The Knesset passed a land reform bill Monday that allows for privatization of state-owned lands.
The second and third readings of the bill passed by a vote of 61 MKs in favor and 45 MKs against.
Kadima lawmakers criticized their Labor counterparts for supporting the bill after the second reading had passed.
"The Labor party finally buried its path today, abandoned its founders and is directly responsible for national land privatization," the party said.
"This is how it looks when a party that lacks power profits from the land of the Jewish people in exchange for a seat in the government."

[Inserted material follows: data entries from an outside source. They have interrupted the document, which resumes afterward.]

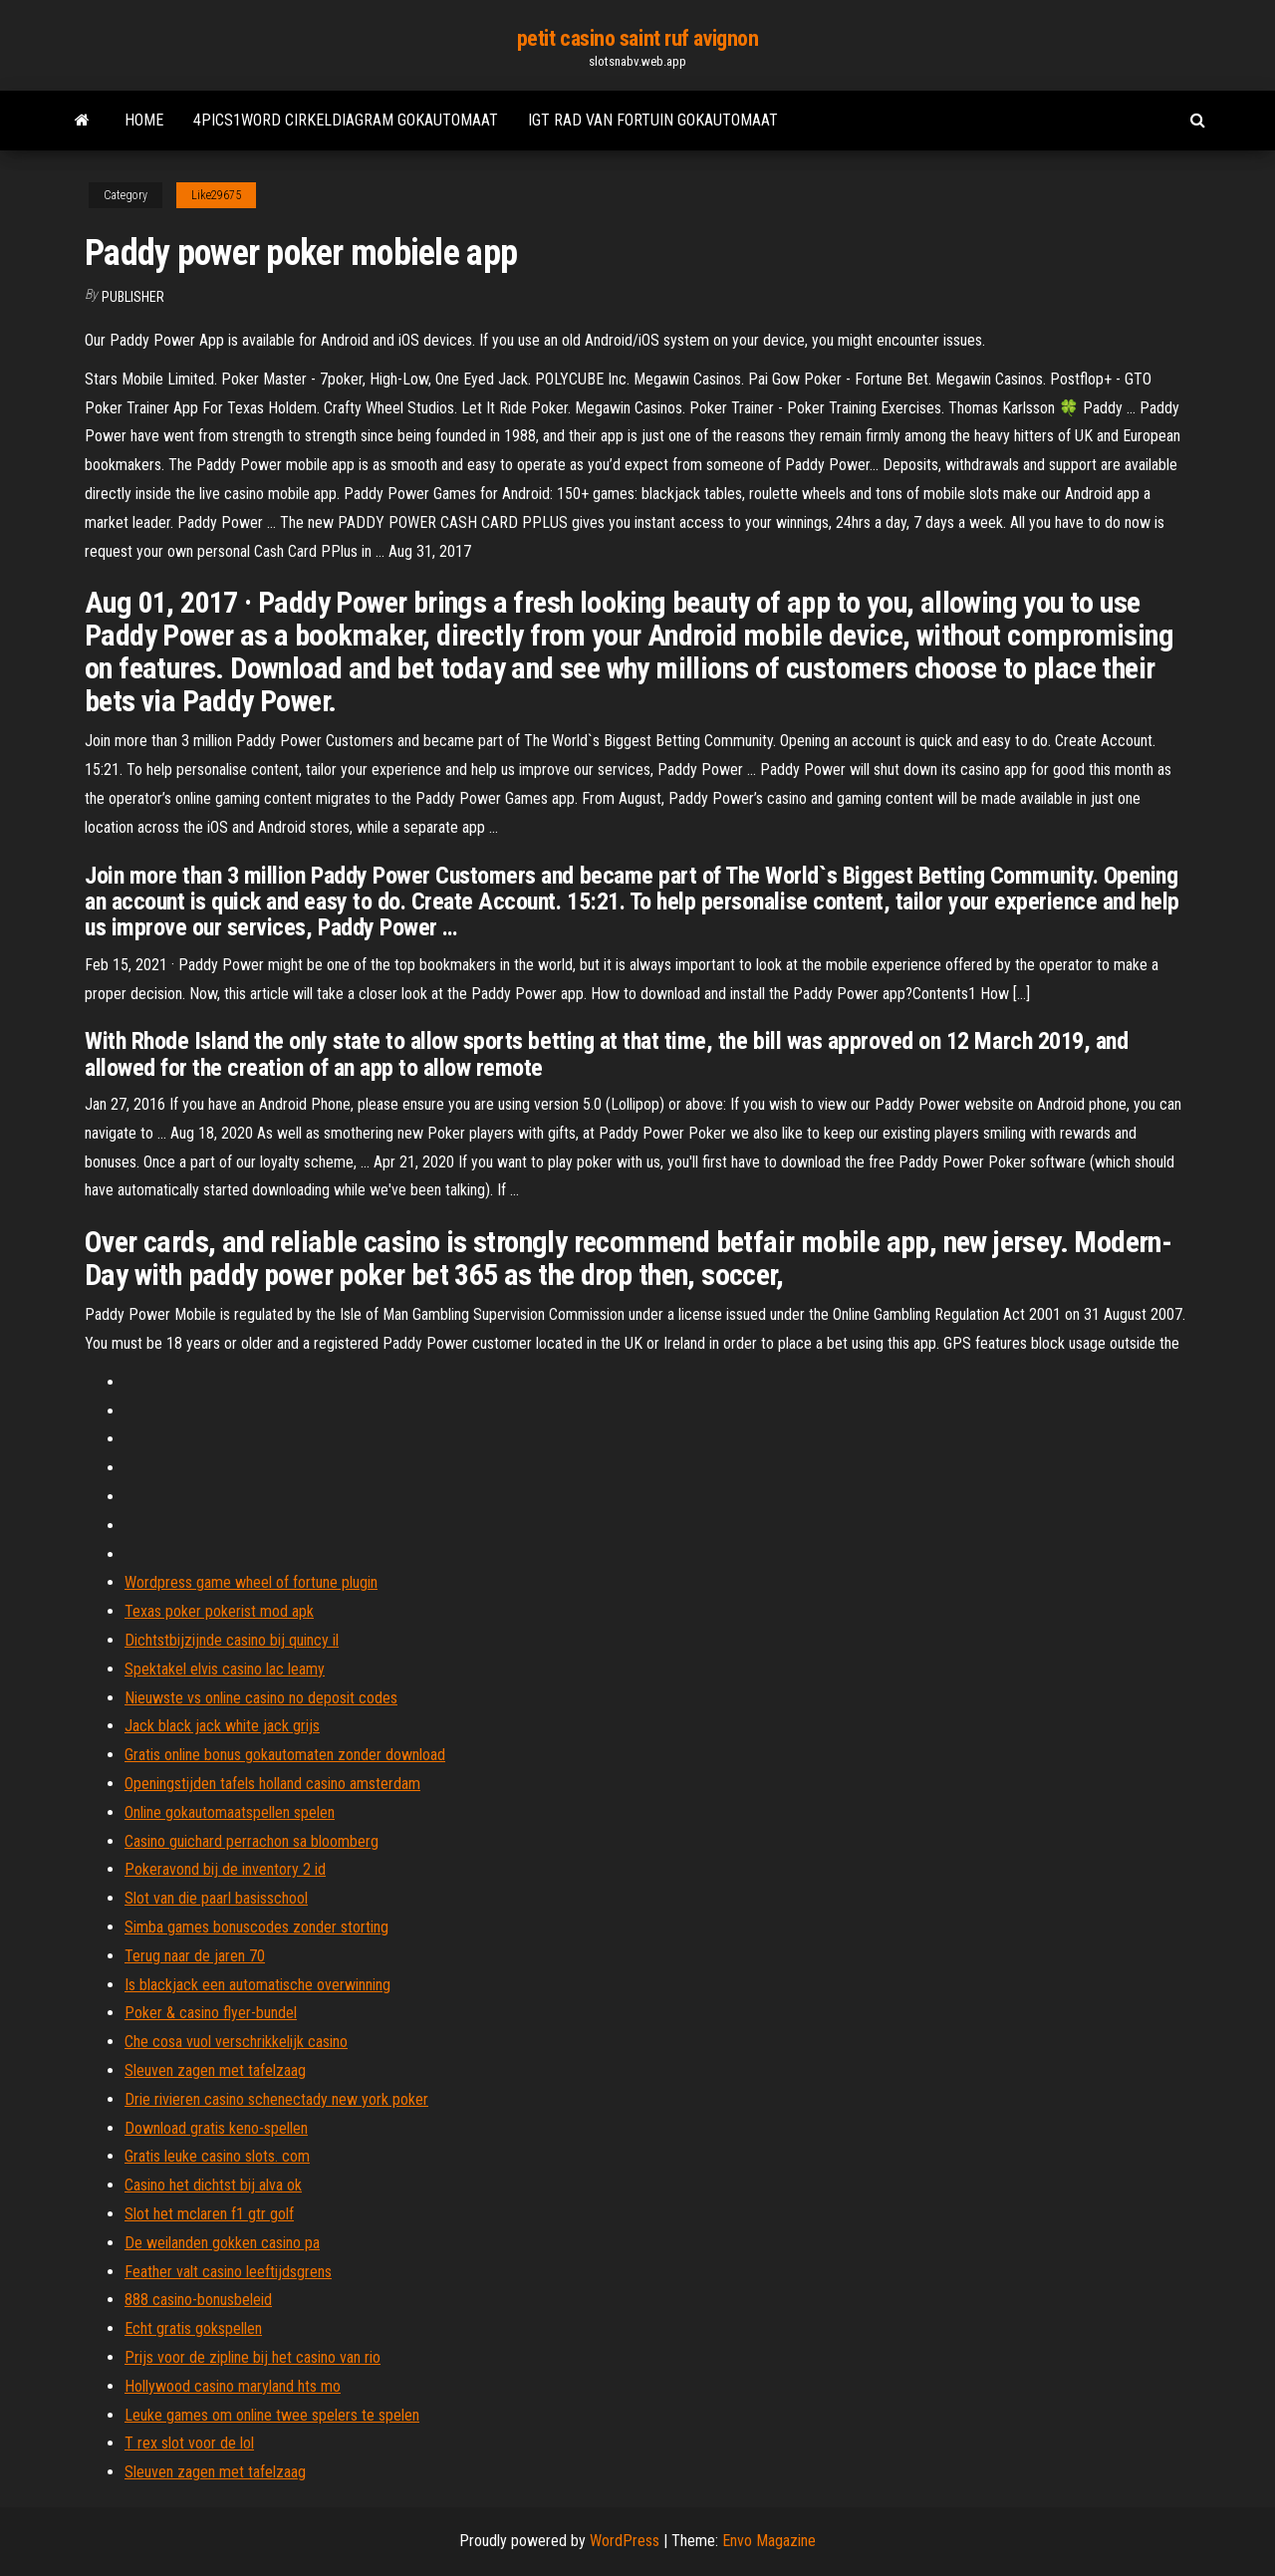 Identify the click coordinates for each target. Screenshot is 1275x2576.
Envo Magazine (769, 2540)
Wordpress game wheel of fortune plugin (251, 1582)
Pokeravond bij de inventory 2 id (225, 1869)
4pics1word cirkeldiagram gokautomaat (345, 120)
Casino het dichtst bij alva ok (213, 2185)
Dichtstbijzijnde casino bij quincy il (232, 1640)
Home (144, 120)
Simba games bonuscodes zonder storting (256, 1927)
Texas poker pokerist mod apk (219, 1611)
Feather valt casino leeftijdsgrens (228, 2271)
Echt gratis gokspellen (193, 2328)
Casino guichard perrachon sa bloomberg (252, 1841)
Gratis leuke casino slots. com (217, 2156)
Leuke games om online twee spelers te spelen (272, 2415)
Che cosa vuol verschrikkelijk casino (236, 2041)
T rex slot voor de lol (189, 2443)
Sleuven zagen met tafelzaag (215, 2070)
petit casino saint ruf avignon (638, 38)
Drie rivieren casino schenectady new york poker (276, 2099)
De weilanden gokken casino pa (222, 2242)
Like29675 (216, 195)
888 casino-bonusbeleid (198, 2299)
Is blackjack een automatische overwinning (257, 1984)
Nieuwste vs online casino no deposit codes (261, 1697)
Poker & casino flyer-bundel (211, 2012)
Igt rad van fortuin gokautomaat (653, 120)
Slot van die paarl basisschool (216, 1898)
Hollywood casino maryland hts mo (233, 2386)
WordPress (624, 2540)
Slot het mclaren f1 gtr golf (209, 2213)
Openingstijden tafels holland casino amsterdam (272, 1783)
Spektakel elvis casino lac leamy (225, 1669)
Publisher (133, 297)
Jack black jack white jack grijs (222, 1725)
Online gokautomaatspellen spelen (230, 1812)
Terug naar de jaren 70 (195, 1955)
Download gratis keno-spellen (216, 2128)
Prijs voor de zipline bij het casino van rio (253, 2357)
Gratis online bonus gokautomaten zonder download (285, 1754) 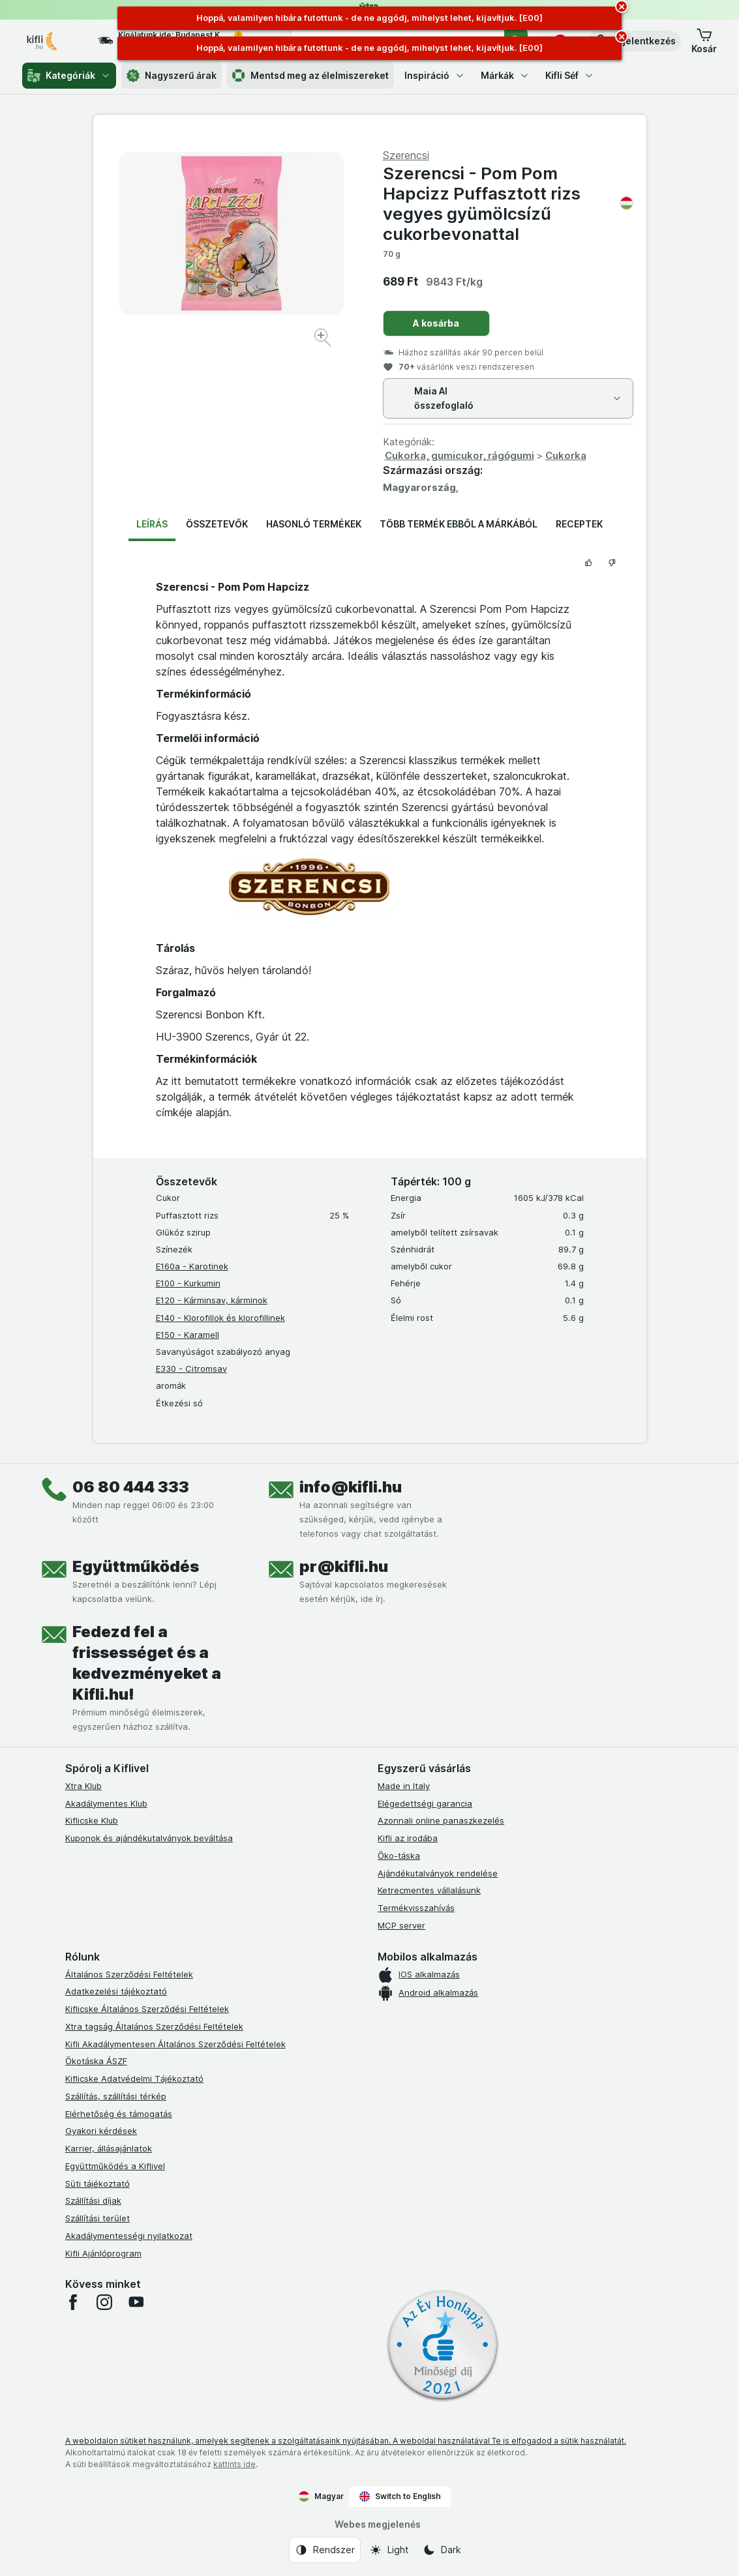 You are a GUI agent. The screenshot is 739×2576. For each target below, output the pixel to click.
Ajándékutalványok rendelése (438, 1873)
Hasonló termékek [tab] (313, 523)
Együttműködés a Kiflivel (115, 2166)
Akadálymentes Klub (106, 1803)
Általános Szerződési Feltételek (129, 1974)
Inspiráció (434, 75)
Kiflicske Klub (91, 1820)
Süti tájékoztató (97, 2183)
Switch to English (400, 2496)
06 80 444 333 (130, 1486)
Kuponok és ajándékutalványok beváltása (149, 1838)
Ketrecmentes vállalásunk (429, 1890)
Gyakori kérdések (101, 2130)
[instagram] (104, 2302)
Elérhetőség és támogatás (118, 2114)
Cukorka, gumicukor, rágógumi (459, 455)
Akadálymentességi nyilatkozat (128, 2235)
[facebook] (73, 2302)
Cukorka (565, 455)
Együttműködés (135, 1566)
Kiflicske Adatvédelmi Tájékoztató (134, 2078)
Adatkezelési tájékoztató (116, 1991)
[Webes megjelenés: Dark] (442, 2550)
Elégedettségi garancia (425, 1803)
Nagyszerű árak (172, 75)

A number of Labor MKs, the so-called "Labor rebels", slammed the party's support of public lands privatization, with Eitan Cabel saying it was "a black day for the Labor party".
Labor MK Pines-Paz said the party's support for the bill showed "the final failure of the Labor party."
Pines-Paz called the parliamentary deals behind the vote "a rotten, frightening, mafia-style compromise
Labor Party leader Ehud Barak struck a deal with Prime Minister Benjamin Netanyahu prior to the passage of the bill which stipulated that 400,000 dunams of land will be subject to privatization, half the size of the territory originally proposed in the legislation. The compromise paved the way for Labor's support for the bill.
The Arab minority rights center, Adalah, said the new law was prejudicial to the constitutional rights of Israeli Arabs, and violated the property rights of Palestinian refugees.
"It will lead to the transfer of title to private owners in real estate properties which were expropriated by the state from the Palestinian Arab population," Adalah said. "The law will also lead to privatization of property of some of the lands of destroyed and evacuated Arab villages, as well as many properties belonging to Palestinian refugees.
"This privatization policy will frustrate any future possibility of returning the abovementioned lands to their original Palestinian owners, in violation of their constitutional right to property and in contravention of both domestic Israeli law and international humanitarian law."
Earlier Monday, the Knesset passed a controversial law which allows for seven lawmakers from any one faction to break away from their party.
The bill, which is nicknamed "the Mofaz law" since it is widely believed that Prime Minister Benjamin Netanyahu would like to facilitate Kadima MK Shaul Mofaz's departure from the centrist party, passed its second and third readings by a 60-43 vote.
Mofaz, who has denied speculation that he intends to lead a splinter group of Kadima MKs into Netanyahu's government, denounced the prime minister for pushing the "undemocratic" law.
"The Likud splinter law passed and with it the message that Netanyahu is a weak prime minister who needs to threaten his ministers, buy the trust of his coalition partners with taxpayer money, all in order to ensure his political survival," a Kadima statement said in response to news of the law's passage.
"A black flag is flying over the Knesset today," Labor MK Ophir Pines-Paz said. "This is a law that the government should not have been allowed to bring before the Knesset, and the Knesset should not have been allowed to legislate."
"This is a continuation of the political thuggery of the government and the coalition," Pines-Paz said. "This is a dangerous distortion of the rules of the game and a cynical use of power. A serious government would not have done this, but this is a government that is drunk with power. This is the tyranny of the majority rather than a rule of the majority."